Essays on Food, Flesh, and Navigating Disaster

by Nicole Walker

Pub Date: March 9th, 2021
ISBN: 978-1-948814-34-8
Publisher: Torrey House Press

A scattershot yet engaging essay collection about a host of personal and global concerns.

Walker takes on a variety of topics, including the specter of the apocalypse (real or imagined) in the time of the 2020 pandemic, but the primary themes are motherhood, climate change, home, and, above all, our relationship with food. Though the earliest essays date back to the eve of the year 2000, they seldom feel dated. The author has many notable achievements, not least frequent appearances of her work in the Best American Essays series, but the narrative style may not appeal to all readers. Walker caroms from subject to subject—often tenuously connected—only to double back, in one case moving from the history of the Latter-day Saints migration to her withered tomato plants to human infertility in the space of two sentences. While these interjections and digressions are sometimes effective, it’s distracting when it becomes the main structural motif of many pieces. When Walker settles in, she produces observations as beautifully written as they are thoughtful. One of her specialties is pithy remarks, and some of her more intriguing phrasing causes us to view certain topics from unique angles. “Fried chicken,” she writes, “is a testament to the beauty of the disarticulated chicken. Every piece a handhold. Every piece its own integrity. The coating wraps a thigh like snow, a breast like a scarf, a leg like a stocking to protect it from the cruel world of hot oil.” On matters ecological, Walker’s book is allied with such recent works as Sandra Goldmark’s Fixation, noting that catchphrases and words from the counterculture have entered the mainstream lexicon.
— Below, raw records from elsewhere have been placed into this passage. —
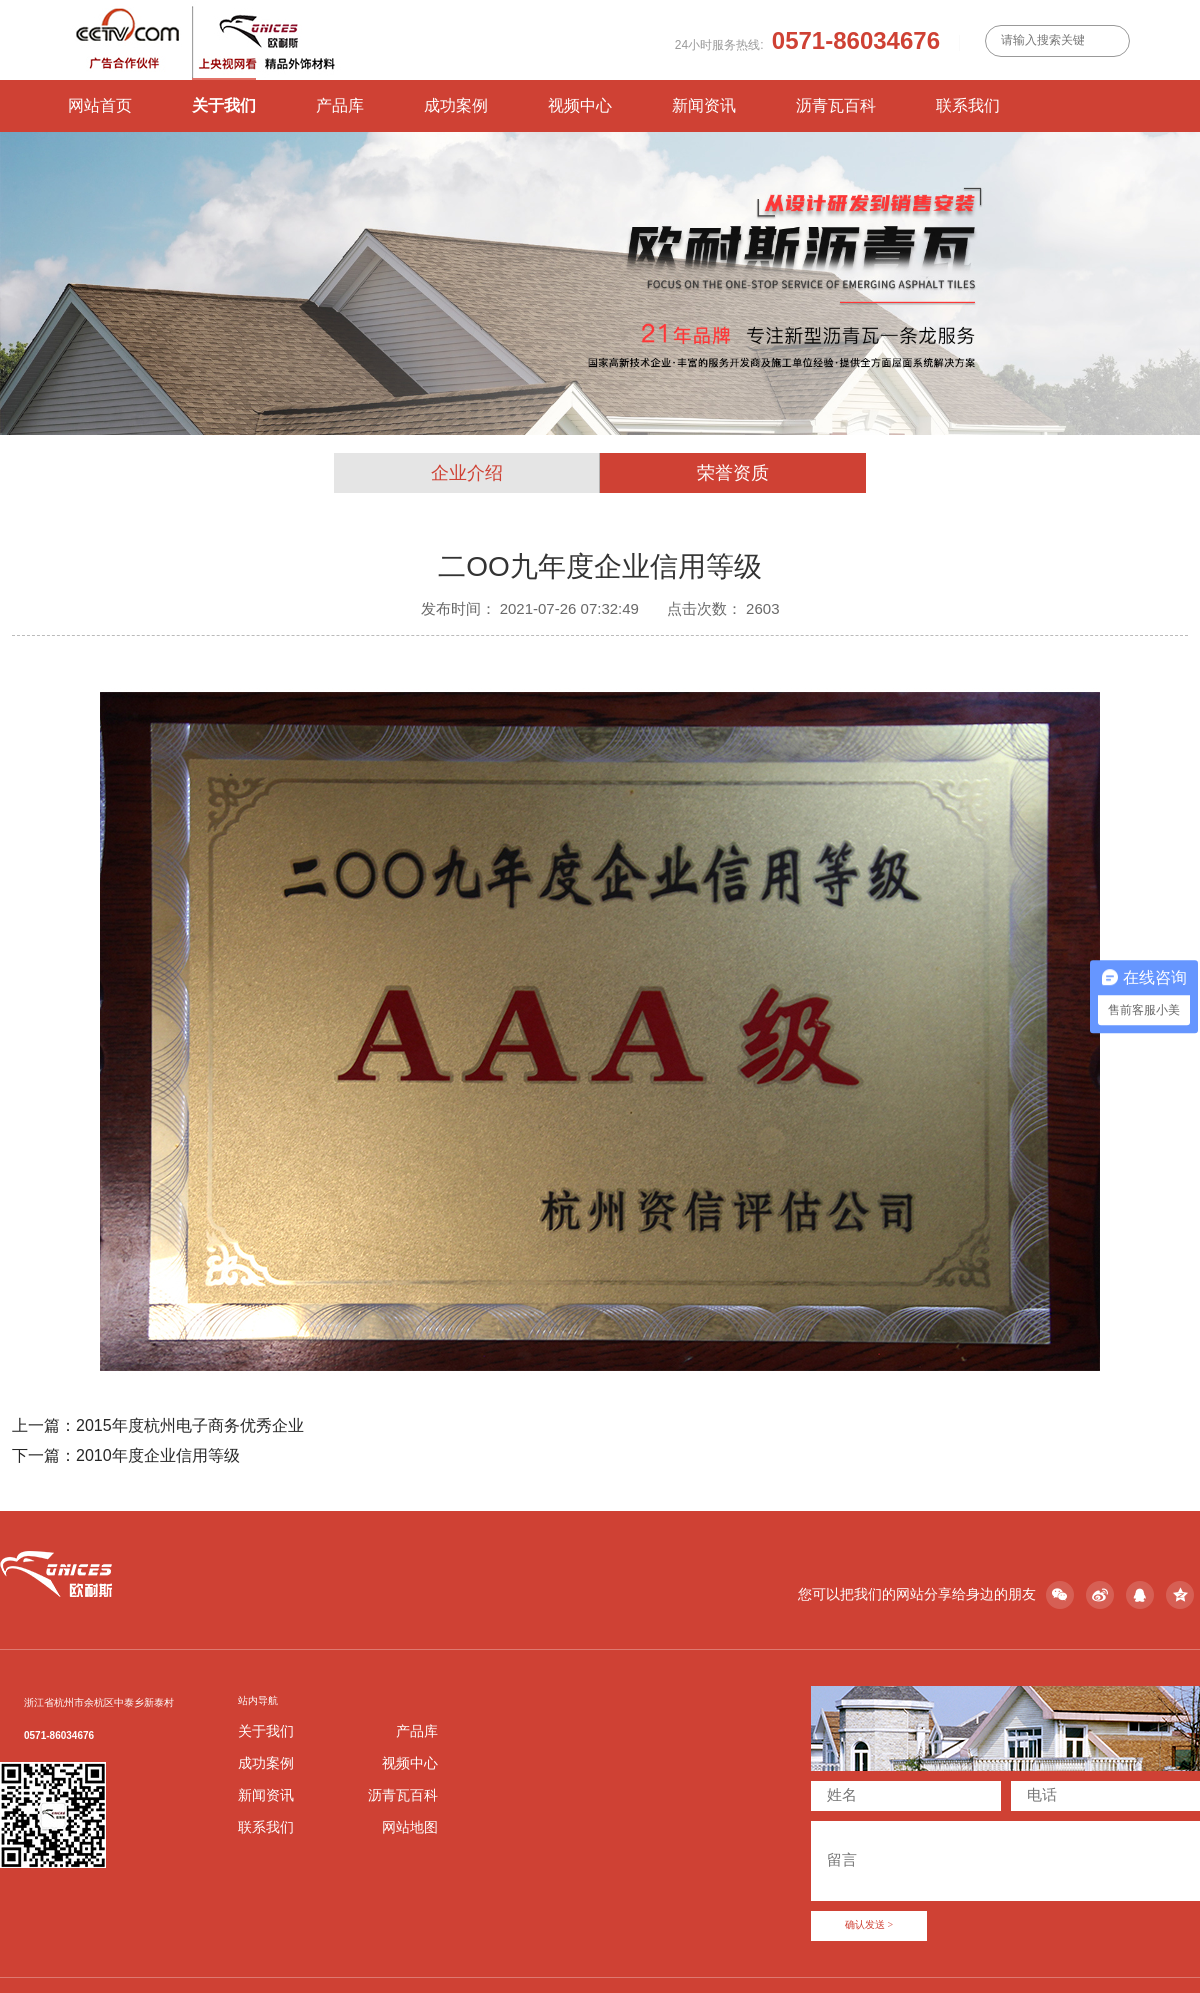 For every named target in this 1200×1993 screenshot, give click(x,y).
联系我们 (968, 105)
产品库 (340, 105)
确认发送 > (869, 1925)
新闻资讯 (704, 105)
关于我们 (224, 105)
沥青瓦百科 (836, 105)
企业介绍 (467, 473)
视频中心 (580, 105)
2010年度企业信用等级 (158, 1455)
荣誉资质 (733, 473)
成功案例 (456, 105)
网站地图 (410, 1827)
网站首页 (100, 105)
Some, alas, have been commodified. Meanwhile, the pandemic has caused many middle-class families to experience elements of real poverty. This, in turn, has revealed what the author believes are “fundamental flaws” of a capitalistic society. Yet as a consumer, she also feels a measure of guilt for her own inconsistencies of judgment and desire.

An effective illumination of the profound “difference between right thought and right action.”